PROBLEM
The reply should contain every entry exactly as given, with no pictures in it.

MATERIAL FOR THIS TASK
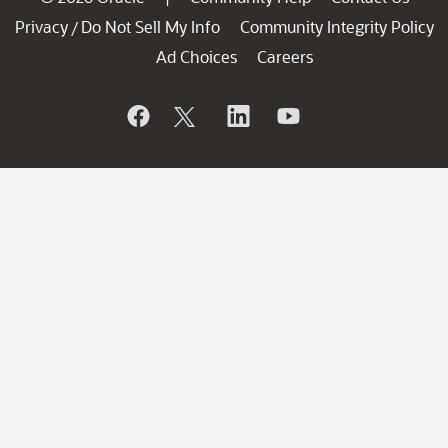
Privacy
Do Not Sell My Info
Community Integrity Policy
/
Ad Choices
Careers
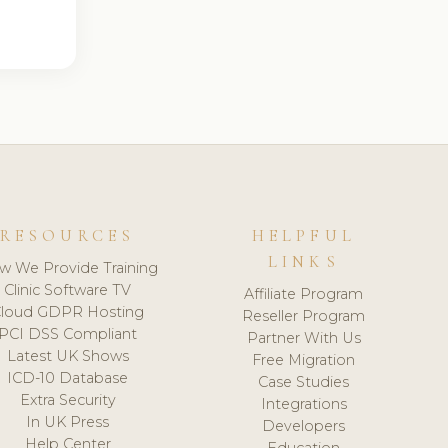
RESOURCES
HELPFUL
LINKS
w We Provide Training
Clinic Software TV
Affiliate Program
loud GDPR Hosting
Reseller Program
PCI DSS Compliant
Partner With Us
Latest UK Shows
Free Migration
ICD-10 Database
Case Studies
Extra Security
Integrations
In UK Press
Developers
Help Center
Education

EXERCISE OUTPUT
Privacy
Do Not Sell My Info
Community Integrity Policy
/
Ad Choices
Careers
RESOURCES
HELPFUL
LINKS
w We Provide Training
Clinic Software TV
Affiliate Program
loud GDPR Hosting
Reseller Program
PCI DSS Compliant
Partner With Us
Latest UK Shows
Free Migration
ICD-10 Database
Case Studies
Extra Security
Integrations
In UK Press
Developers
Help Center
Education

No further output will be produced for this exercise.